Scan the data for "ibérica" and copy each matching line.

□ □ □ □

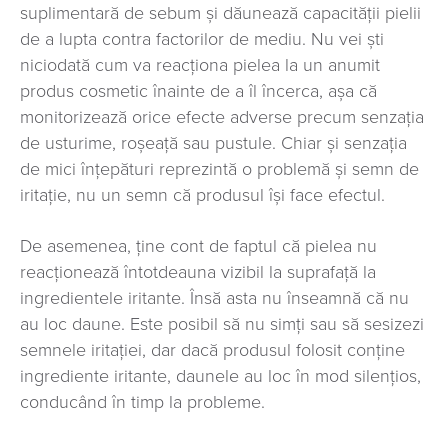
suplimentară de sebum și dăunează capacității pielii
de a lupta contra factorilor de mediu. Nu vei ști
niciodată cum va reacționa pielea la un anumit
produs cosmetic înainte de a îl încerca, așa că
monitorizează orice efecte adverse precum senzația
de usturime, roșeață sau pustule. Chiar și senzația
de mici înțepături reprezintă o problemă și semn de
iritație, nu un semn că produsul își face efectul.
De asemenea, ține cont de faptul că pielea nu
reacționează întotdeauna vizibil la suprafață la
ingredientele iritante. Însă asta nu înseamnă că nu
au loc daune. Este posibil să nu simți sau să sesizezi
semnele iritației, dar dacă produsul folosit conține
ingrediente iritante, daunele au loc în mod silențios,
conducând în timp la probleme.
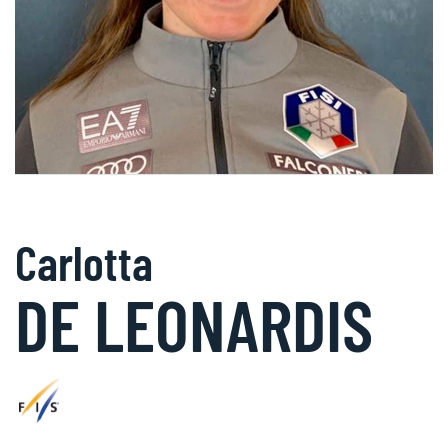
Carlotta
DE LEONARDIS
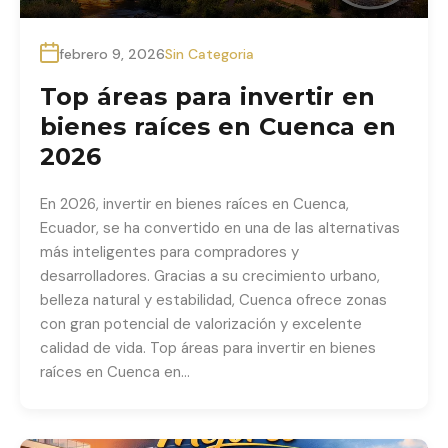
febrero 9, 2026
Sin Categoria
Top áreas para invertir en
bienes raíces en Cuenca en
2026
En 2026, invertir en bienes raíces en Cuenca,
Ecuador, se ha convertido en una de las alternativas
más inteligentes para compradores y
desarrolladores. Gracias a su crecimiento urbano,
belleza natural y estabilidad, Cuenca ofrece zonas
con gran potencial de valorización y excelente
calidad de vida. Top áreas para invertir en bienes
raíces en Cuenca en…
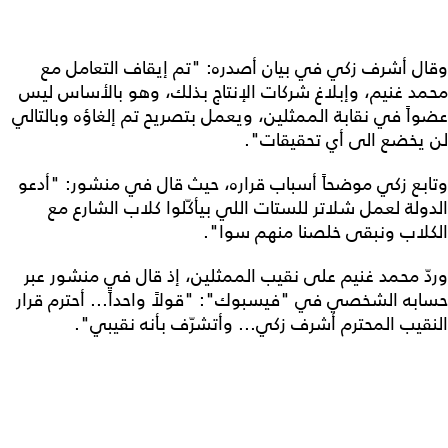
وقال أشرف زكي في بيان أصدره: "تم إيقاف التعامل مع
محمد غنيم، وإبلاغ شركات الإنتاج بذلك، وهو بالأساس ليس
عضواً في نقابة الممثلين، ويعمل بتصريح تم إلغاؤه وبالتالي
لن يخضع الى أي تحقيقات".
وتابع زكي موضحاً أسباب قراره، حيث قال في منشور: "أدعو
الدولة لعمل شلاتر للستات اللي بيأكّلوا كلاب الشارع مع
الكلاب ونبقى خلصنا منهم سوا".
وردّ محمد غنيم على نقيب الممثلين، إذ قال في منشور عبر
حسابه الشخصي في "فيسبوك": "قولاً واحداً... أحترم قرار
النقيب المحترم أشرف زكي... وأتشرّف بأنه نقيبي".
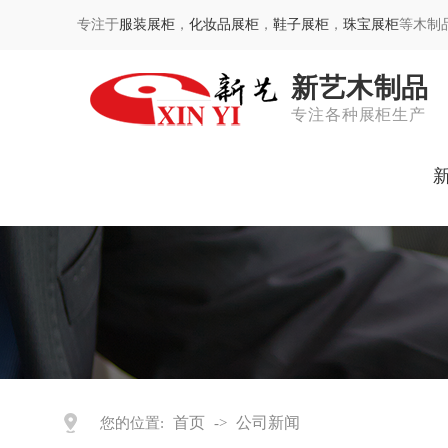
专注于
服装展柜
，
化妆品展柜
，
鞋子展柜
，
珠宝展柜
等木制
新艺木制品
专注各种展柜生产
首页
公司新闻
您的位置:
->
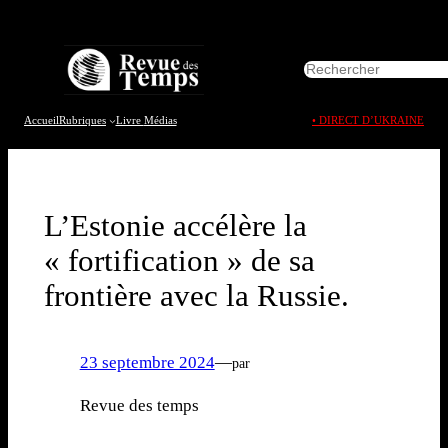
Aller
au
R
contenu
e
c
h
Accueil
Rubriques
Livre
Médias
• DIRECT D’UKRAINE
e
r
c
h
e
L’Estonie accélère la
r
« fortification » de sa
frontière avec la Russie.
23 septembre 2024
—
par
Revue des temps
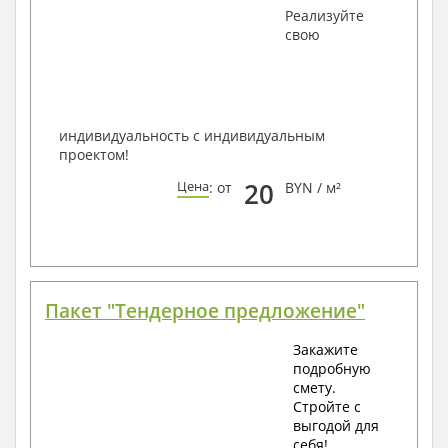
Получить профессиональную консультацию у
Реализуйте
наших специалистов, Вы можете любым
свою
способом связи: закажите обратный звонок,
по viber, e-mail, телефон -
наши контакты
.
Всегда рады Вам помочь!
индивидуальность с индивидуальным
проектом!
20
Цена
: от
BYN / м²
Пакет "Тендерное предложение"
Закажите
подробную
смету.
Стройте с
выгодой для
себя!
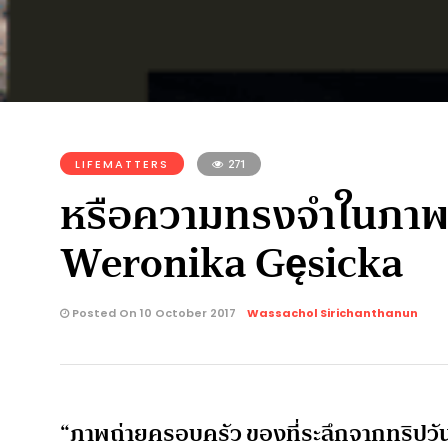
LIFEMATTERS
271
หรือความทรงจำในภาพถ่า
Weronika Gęsicka
Posted On 10 October 2017
Wassachol Sirichanthanun
“ภาพถ่ายครอบครัว ของที่ระลึกจากทริปวันห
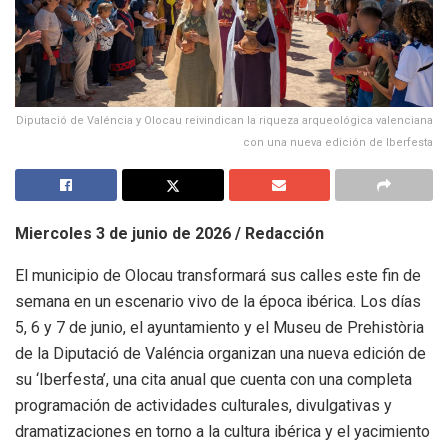
Diputació de Valéncia y Olocau reivindican la riqueza arqueológica valenciana
con una nueva edición de Iberfesta
Miercoles 3 de junio de 2026 / Redacción
El municipio de Olocau transformará sus calles este fin de
semana en un escenario vivo de la época ibérica
.
Los días
5, 6 y 7 de junio, el ayuntamiento y el Museu de Prehistòria
de la Diputació de Valéncia organizan una nueva edición de
su ‘Iberfesta’, una cita anual que cuenta con una completa
programación de actividades culturales, divulgativas y
dramatizaciones en torno a la cultura ibérica y el yacimiento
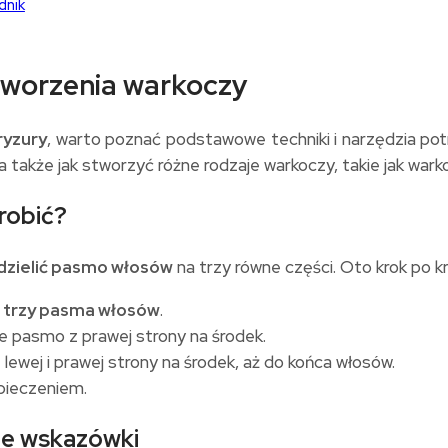
dnik
tworzenia warkoczy
ryzury
, warto poznać podstawowe techniki i narzędzia p
także jak stworzyć różne rodzaje warkoczy, takie jak warko
robić?
dzielić pasmo włosów
na trzy równe części. Oto krok po kro
a
trzy pasma włosów
.
e pasmo z prawej strony na środek.
lewej i prawej strony na środek, aż do końca włosów.
pieczeniem.
ne wskazówki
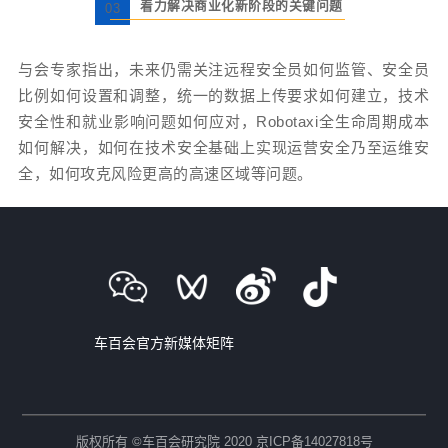
着力解决商业化新阶段的关键问题
03
与会专家指出，未来仍需关注远程安全员如何监管、安全员
比例如何设置和调整，统一的数据上传要求如何建立，技术
安全性和就业影响问题如何应对，Robotaxi全生命周期成本
如何解决，如何在技术安全基础上实现运营安全乃至运维安
全，如何攻克风险更高的高速区域等问题。
车百会官方新媒体矩阵
©
版权所有
车百会研究院 2020
京ICP备14027818号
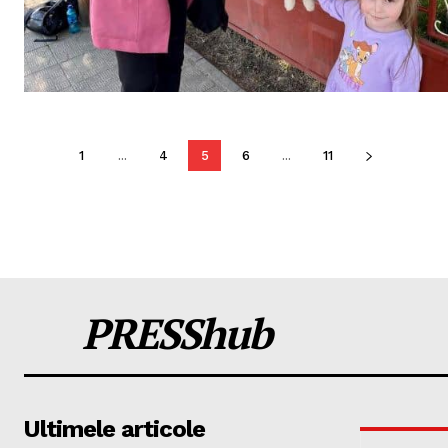
1
...
4
5
6
...
11
PRESShub
Ultimele articole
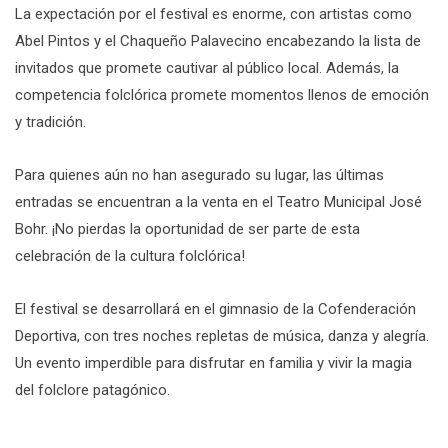
La expectación por el festival es enorme, con artistas como
Abel Pintos y el Chaqueño Palavecino encabezando la lista de
invitados que promete cautivar al público local. Además, la
competencia folclórica promete momentos llenos de emoción
y tradición.
Para quienes aún no han asegurado su lugar, las últimas
entradas se encuentran a la venta en el Teatro Municipal José
Bohr. ¡No pierdas la oportunidad de ser parte de esta
celebración de la cultura folclórica!
El festival se desarrollará en el gimnasio de la Cofenderación
Deportiva, con tres noches repletas de música, danza y alegría.
Un evento imperdible para disfrutar en familia y vivir la magia
del folclore patagónico.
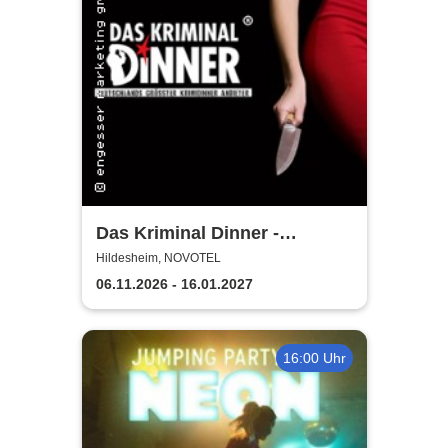
Das Kriminal Dinner -
Testament à la Carte
Hildesheim, NOVOTEL
06.11.2026 - 16.01.2027
16:00 Uhr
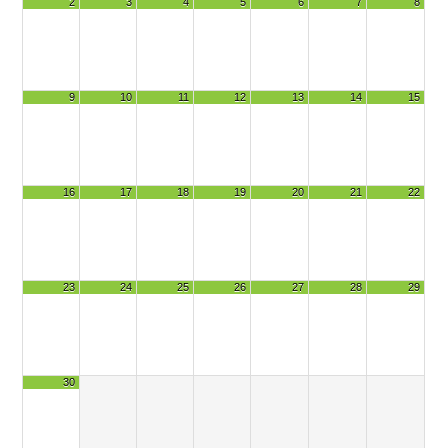
2
3
4
5
6
7
8
9
10
11
12
13
14
15
16
17
18
19
20
21
22
23
24
25
26
27
28
29
30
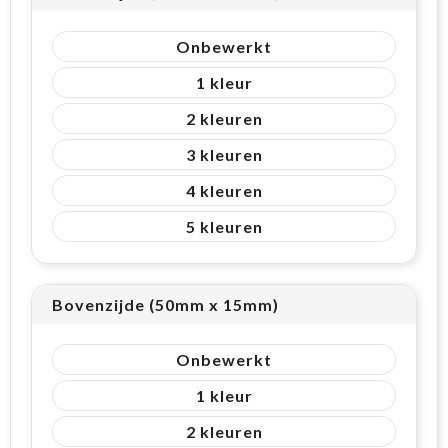
Onbewerkt
1
2
3
4
5
Bovenzijde (50mm x 15mm)
Onbewerkt
1
2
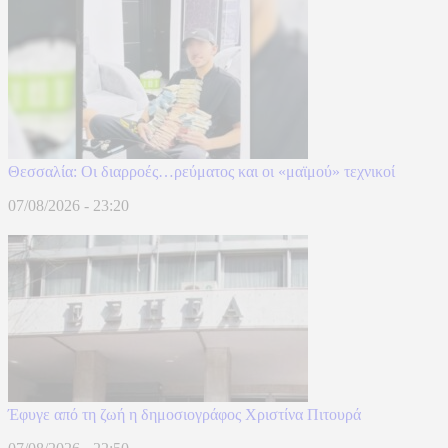
Θεσσαλία: Οι διαρροές…ρεύματος και οι «μαϊμού» τεχνικοί
07/08/2026 - 23:20
Έφυγε από τη ζωή η δημοσιογράφος Χριστίνα Πιτουρά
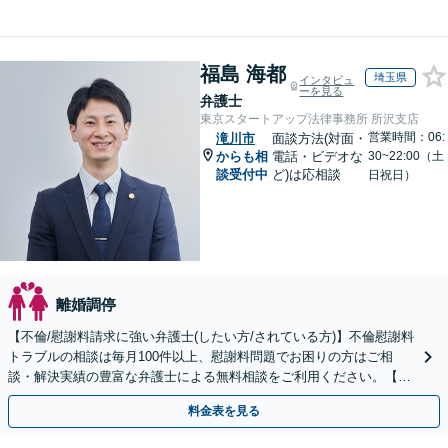
福島 海都
埼玉県
インタビュ
ーを見る
弁護士
東京スタートアップ法律事務所 所沢支店
営業時間：06:
滝川市
面談方法(対面・
からも相
電話・ビデオな
30~22:00（土
談受付中
ど)は応相談
日祝日）
離婚調停
【不倫/慰謝料請求に強い弁護士(したい方/されている方)】不倫慰謝料
トラブルの相談は毎月100件以上、慰謝料問題でお困りの方はご相
談・解決実績の豊富な弁護士による無料相談をご利用ください。【不
倫相談は初回0円】【全国対応】
料金表を見る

□ □ □ □

ANSWER BELOW –
semana en un escenario vivo de la época ibérica
dramatizaciones en torno a la cultura ibérica y el yacimiento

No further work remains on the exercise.